Olympia — On Jan. 27 the House Health Care and Wellness Committee took testimony on a proposed substitute (H2936) to House Bill 1812 that would prohibit health carriers, public employee plans and Medicaid managed care organizations from enforcing anesthesia time limits or capping anesthesia reimbursement based on base or time units.
Staff described the substitute as prohibiting plans from establishing anesthesia time limits for payment, defining anesthesia time to begin when the provider prepares the patient and to end when the provider no longer delivers anesthesia services, and authorizing the insurance commissioner to pursue enforcement actions for repeated violations.
Sponsor Representative Alicia Ruehl framed the bill succinctly: "Insurance companies should not be practicing medicine," saying patient safety requires anesthesia to continue when complications arise and reimbursement must be based on medical necessity, not an algorithm.
Multiple anesthesia professionals testified in favor. Kelly Camp, president of the Washington Association of Nurse Anesthesiology, said anesthesia is ‘‘time based, patient specific, and often very unpredictable’’ and that artificial time caps shift financial risk to providers and patients. Dee Binder, vice president of the association and a Snohomish County hospital commissioner, warned that time limits ‘‘create dangerous pressure to rush care’’ and urged the committee to protect reimbursement through the end of a case: "You can't put a stopwatch on safety. You can't put a stopwatch on anesthesia."

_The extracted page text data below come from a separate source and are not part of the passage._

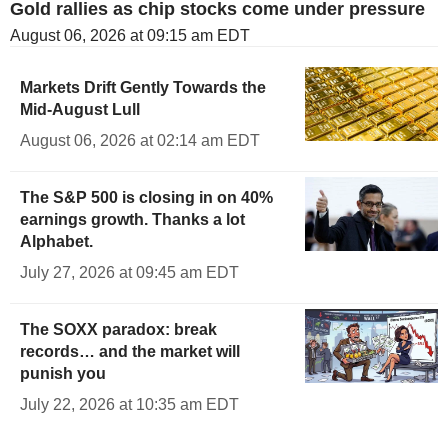
Gold rallies as chip stocks come under pressure
August 06, 2026 at 09:15 am EDT
Markets Drift Gently Towards the
Mid-August Lull
August 06, 2026 at 02:14 am EDT
The S&P 500 is closing in on 40%
earnings growth. Thanks a lot
Alphabet.
July 27, 2026 at 09:45 am EDT
The SOXX paradox: break
records… and the market will
punish you
July 22, 2026 at 10:35 am EDT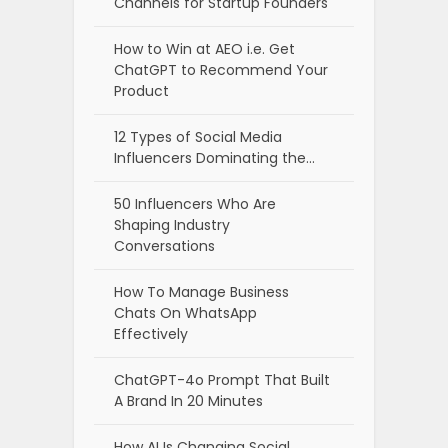
Channels for Startup Founders
How to Win at AEO i.e. Get
ChatGPT to Recommend Your
Product
12 Types of Social Media
Influencers Dominating the…
50 Influencers Who Are
Shaping Industry
Conversations
How To Manage Business
Chats On WhatsApp
Effectively
ChatGPT-4o Prompt That Built
A Brand In 20 Minutes
How AI Is Changing Social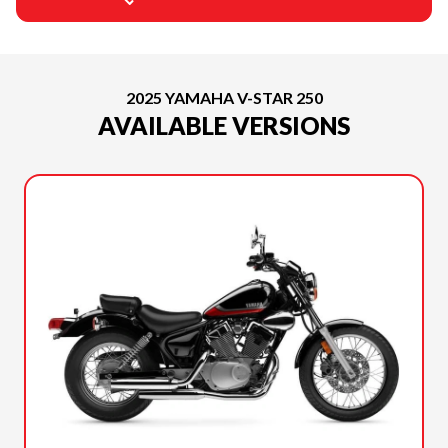
2025 YAMAHA V-STAR 250
AVAILABLE VERSIONS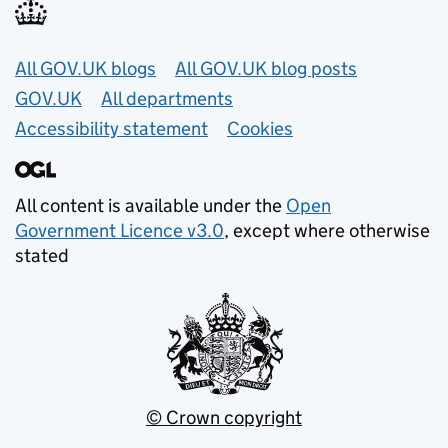
Useful links
All GOV.UK blogs
All GOV.UK blog posts
GOV.UK
All departments
Accessibility statement
Cookies
All content is available under the
Open
Government Licence v3.0
, except where otherwise
stated
© Crown copyright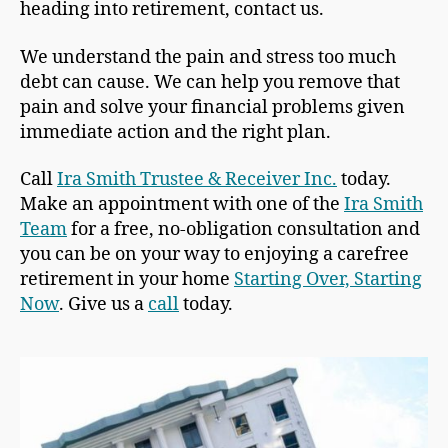
heading into retirement, contact us.
We understand the pain and stress too much
debt can cause. We can help you remove that
pain and solve your financial problems given
immediate action and the right plan.
Call
Ira Smith Trustee & Receiver Inc.
today.
Make an appointment with one of the
Ira Smith
Team
for a free, no-obligation consultation and
you can be on your way to enjoying a carefree
retirement in your home
Starting Over, Starting
Now
. Give us a
call
today.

Amy Brackenberry, an anesthesiologist, noted the bill is a preemptive response to insurance actions in other states and recommended a small definitional change to protect use of physical status modifiers; she referenced current CMS guidance that reimburses anesthesia in 15‑minute increments as the existing standard.
Committee members asked clarifying questions; no vote was recorded during the hearing. The testimony reflected strong clinical consensus on patient safety and rural hospital viability tied to anesthesia reimbursement practices.